Washington Mutual raises $7 billion The nation's largest savings and loan, Washington Mutual, said Tuesday that it had raised $7 billion in capital through an investment group led by private equity firm TPG. It added that it would slash its quarterly dividend to a penny from 15 cents and that it would stop buying mortgages from brokers. It also plans to close all of its freestanding loan offices and said that a founder of TPG, David Bonderman, would join the board. Shares of the bank fell $1.34, or 10.2 percent, to close at $11.81.
National business briefs
Realtors say pending sales lowest since 2001 The National Association of Realtors said pending U.S. home sales fell in February to the fewest since the index began in 2001. The Realtors' seasonally adjusted index of pending sales -- sales not yet closed -- for existing homes fell to 84.6 from January's upwardly revised reading of 86.2. A year earlier, the index was 107.6. Wall Street economists surveyed by Thomson/IFR had predicted a reading of 86.3. A reading of 100 is equal to the average level of sales when the index started. The previous low was August's reading of 85.8.

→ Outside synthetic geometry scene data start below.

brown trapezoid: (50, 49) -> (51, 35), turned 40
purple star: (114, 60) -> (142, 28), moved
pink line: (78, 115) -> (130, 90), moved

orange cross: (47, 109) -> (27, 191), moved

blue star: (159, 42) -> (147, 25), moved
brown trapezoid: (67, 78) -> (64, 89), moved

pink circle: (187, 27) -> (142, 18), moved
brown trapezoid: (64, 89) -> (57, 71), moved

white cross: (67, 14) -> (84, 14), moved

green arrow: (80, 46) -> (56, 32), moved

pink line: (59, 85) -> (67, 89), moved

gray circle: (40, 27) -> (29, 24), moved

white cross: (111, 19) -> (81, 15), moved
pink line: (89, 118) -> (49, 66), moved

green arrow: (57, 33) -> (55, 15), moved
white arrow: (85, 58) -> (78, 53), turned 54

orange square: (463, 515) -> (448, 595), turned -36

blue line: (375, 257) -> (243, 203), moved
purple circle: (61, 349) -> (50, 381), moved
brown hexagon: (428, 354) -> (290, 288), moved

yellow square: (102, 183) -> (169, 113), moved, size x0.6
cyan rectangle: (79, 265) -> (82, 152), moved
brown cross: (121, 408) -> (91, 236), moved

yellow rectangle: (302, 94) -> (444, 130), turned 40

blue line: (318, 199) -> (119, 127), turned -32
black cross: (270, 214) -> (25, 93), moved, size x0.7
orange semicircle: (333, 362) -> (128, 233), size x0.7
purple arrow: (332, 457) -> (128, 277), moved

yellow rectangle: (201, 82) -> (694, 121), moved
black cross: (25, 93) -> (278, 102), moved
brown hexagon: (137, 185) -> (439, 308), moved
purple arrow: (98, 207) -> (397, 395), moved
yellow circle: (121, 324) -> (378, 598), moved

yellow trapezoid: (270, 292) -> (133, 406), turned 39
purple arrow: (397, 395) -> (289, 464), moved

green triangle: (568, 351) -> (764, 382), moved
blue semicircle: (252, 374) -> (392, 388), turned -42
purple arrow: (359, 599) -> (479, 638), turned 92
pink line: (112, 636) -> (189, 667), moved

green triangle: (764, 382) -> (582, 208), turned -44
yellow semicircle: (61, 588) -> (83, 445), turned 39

Mack says credit crisis may be nearing end Morgan Stanley Chief Executive John Mack said Tuesday that Wall Street is facing the most difficult conditions he has seen in 40 years, but he feels the global credit crisis might be "in the final innings." Mack, who easily won re-election to Morgan Stanley's board along with 10 other directors, said at the investment bank's annual meeting in Purchase, N.Y., that he still plans to "go slow" because of the market's turbulence. The bank has written wrote down billions of dollars in securities linked to subprime mortgages and other debt since last year.
Fear of deep recession led to Fed rate drop Worries about a deep recession -- not a shallow one -- drove Federal Reserve policymakers to slash a key interest rate last month, meeting minutes show. Even as the Fed battled in almost unprecedented fashion to stem a widening credit and housing slump, some members fretted over the possibility of a "prolonged and severe" economic downturn. It was in that environment that they voted -- with two dissents -- to cut the Fed's most important interest rate by three-quarters of a percentage point to 2.25 percent. That action capped the most aggressive Fed intervention in a quarter-century.
Euro may displace U.S. dollar in world use The dollar is at risk of being surpassed by the euro as the world's leading reserve currency in the next seven years, according to a study published by the National Bureau of Economic Research. Realized and forecast increases in the number of nations using the euro, and growth in the economies that have adopted it since 1999, make the 15-nation currency a stronger competitor than were the German mark and Japanese yen in the 1980s, economists Menzie Chinn and Jeffrey Frankel wrote in a working paper for Cambridge, Mass.-based NBER.